Selenium can be recovered from solar panel waste using Stutzerimonas stutter

https://sj.jst.go.jp/news/202511/n1121-03k.html

A team at Shibaura Institute of Technology and K.F.C. Co., Ltd. have achieved the world’s first successful purification, recovery, and resource recycling of selenium. To achieve this success, the selenate-reducing microorganism Stutzerimonas stutzeri NT-I was used after dissolving rare metals including selenium from waste solar panels.

The research group dissolved CIGS (Cu, In, Ga, Se) from CIGS-type waste solar panels, a type of compound solar cell that contains selenium. After neutralization, the research group combined the dissolved CIGS with the selenate-reducing microorganism NT-I in a reaction environment. NT-I reduces selenate to selenite and selenite to elemental selenium, making it insoluble to be transformed into a solid form. Subsequently, it generates dimethyl diselenide from elemental selenium and synthesizes vaporized selenium. In this experiment, selenium solidification and recovery were performed using a bioreactor and centrifuge.
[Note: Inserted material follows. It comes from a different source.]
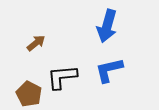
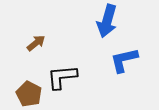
blue arrow: moved 5 px up
blue L-shape: moved 15 px right, 10 px up
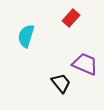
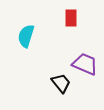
red rectangle: rotated 42 degrees counterclockwise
NT-I was added to 3 liters of simulated selenium wastewater and continuously stirred at a stirring speed of 250 rpm and 38℃. Selenium recovery was achieved in 12 hours from an initial concentration of 87.8%. The recovered bio-selenium could be refined to 99.99% purity through simple purification, drying, and chemical reduction.

In the future, the researchers plan to scale up from lab scale to bench scale and ultimately to plant level, aiming to realize a recycling-based society.